Move Over Platinum, Now There’s Rhodium
Forget platinum and gold, a silvery white metal called rhodium is gaining notoriety after a cameo appearance in last night’s episode of “Two and a Half Men.”
More than 15 million viewers of the CBS sitcom may have taken notice when Ashton Kutcher proclaimed that his rhodium wedding band (not his actual Demi-related wedding band) was made of “the most expensive metal in the world.” Soon after the episode aired, “rhodium” was trending online.
While it might have sounded like an exciting statement, it’s not entirely true. According Steven Chillud, a research professor in the geochemistry division of Lamont-Doherty Earth Observatory at Columbia University, the supply and demand of rhodium creates fluctuations in pricing compared with gold. “There’s a hundred times more gold mined per year than rhodium,” says Chillud.
According to Deutche Bank, for every ounce of rhodium mined, there are actually 114 ounces of gold mined. However, gold can also cost more than rhodium since the demand is more consistent.

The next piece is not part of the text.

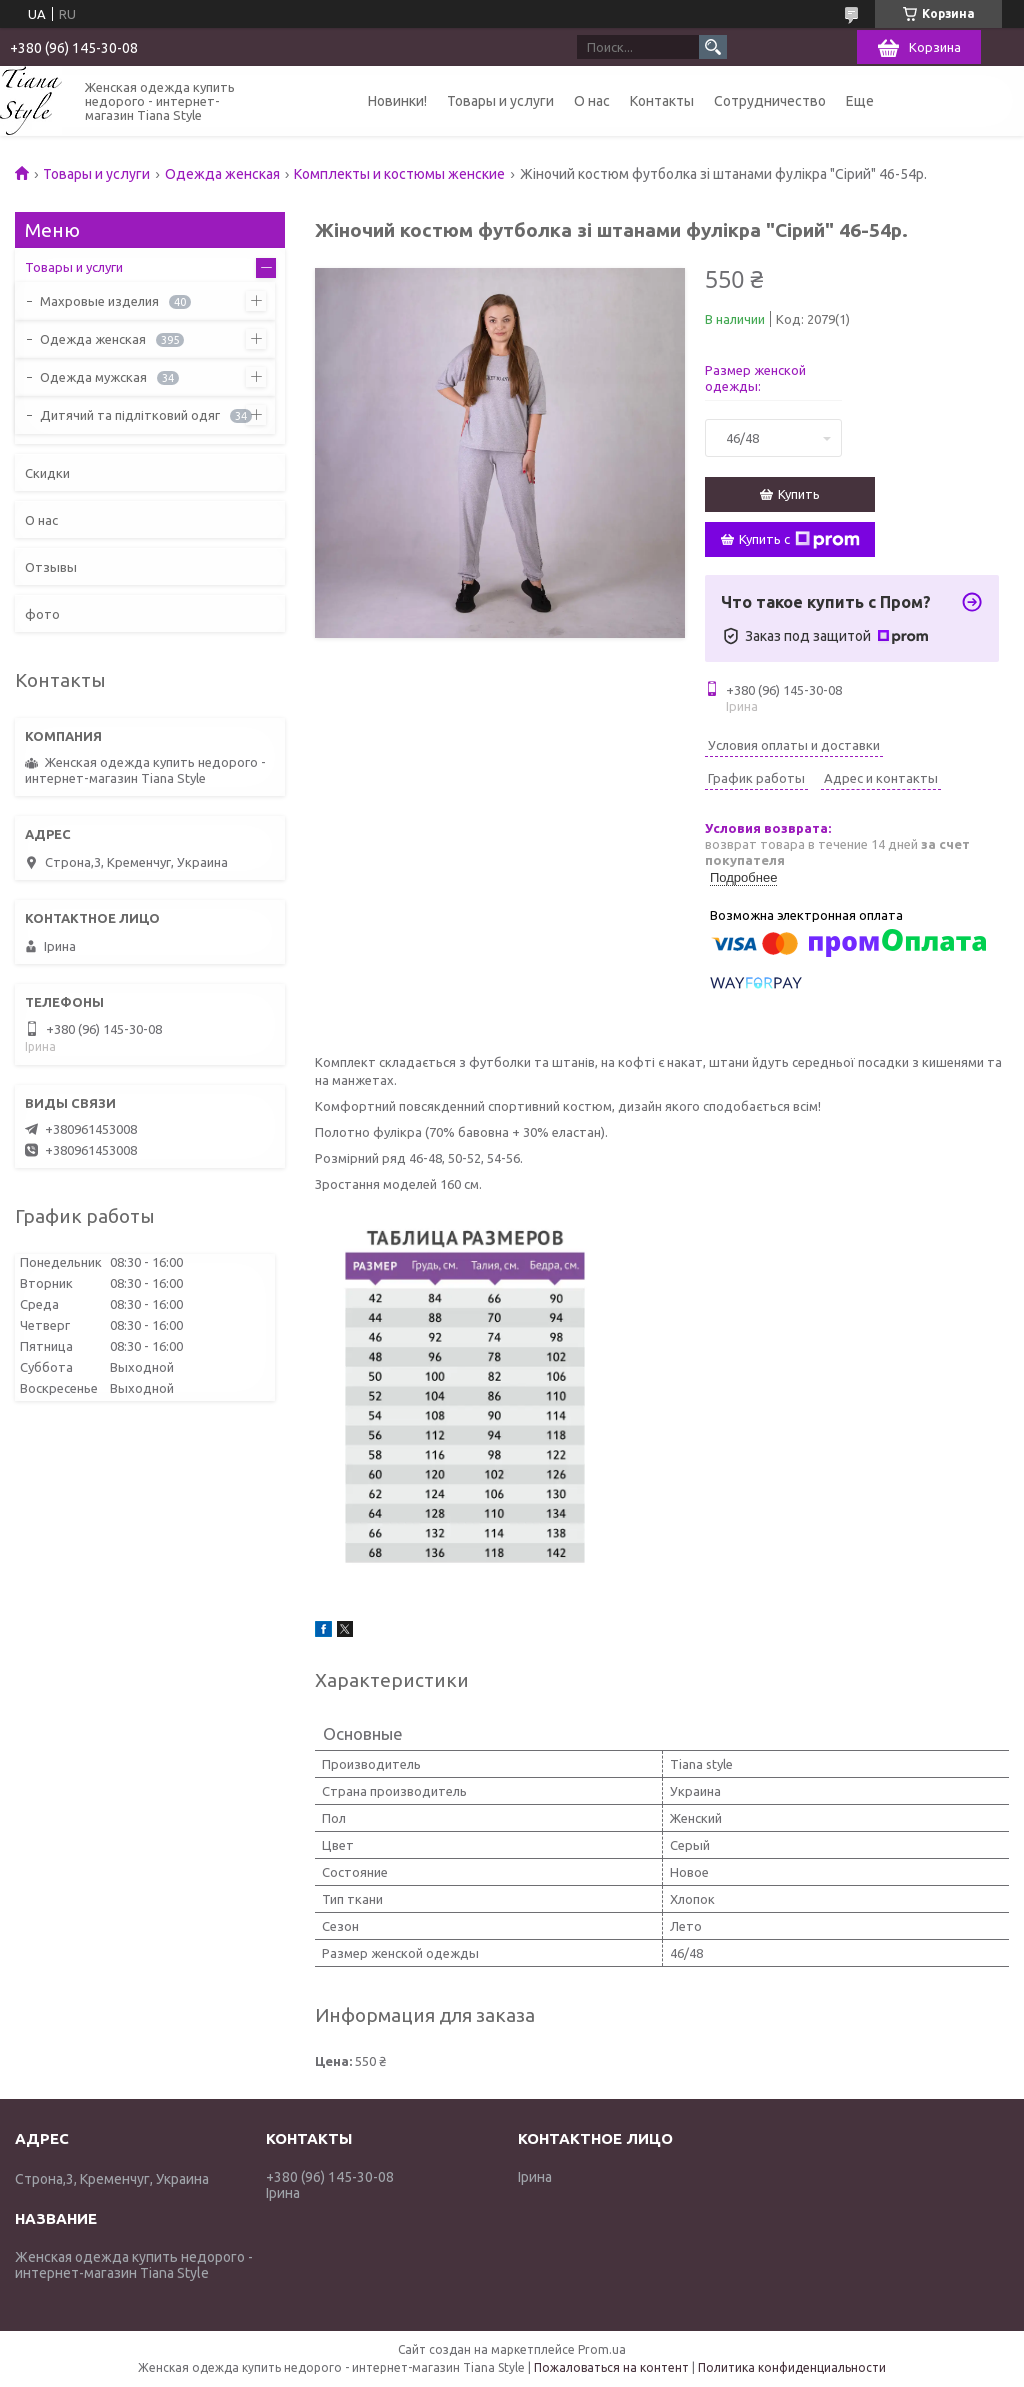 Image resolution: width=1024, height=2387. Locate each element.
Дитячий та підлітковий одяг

The reason, Chillud says, is that rhodium is mainly mined along with other metals, “which makes it expensive and [its] price varies dramatically.”
Element number 45 on the periodic table, rhodium was discovered by William Hyde Wollaston in 1804.
Part of the platinum family, it’s often used to plate white gold jewelry. In the modern era, rhodium has been used as a key component in the catalytic converter, which converts toxic exhaust emissions into less toxic substances, in automobile engines.
While rhodium remains in demand by jewelers, the recent economic downturn in the auto sector lead to a drop in rhodium prices, says Chillud. Rhodium plummeted from a high of $10,000 in 2008 to approximately $2,000 today.
With a price drop of nearly 80 percent, a rhodium wedding band might be a bargain after all.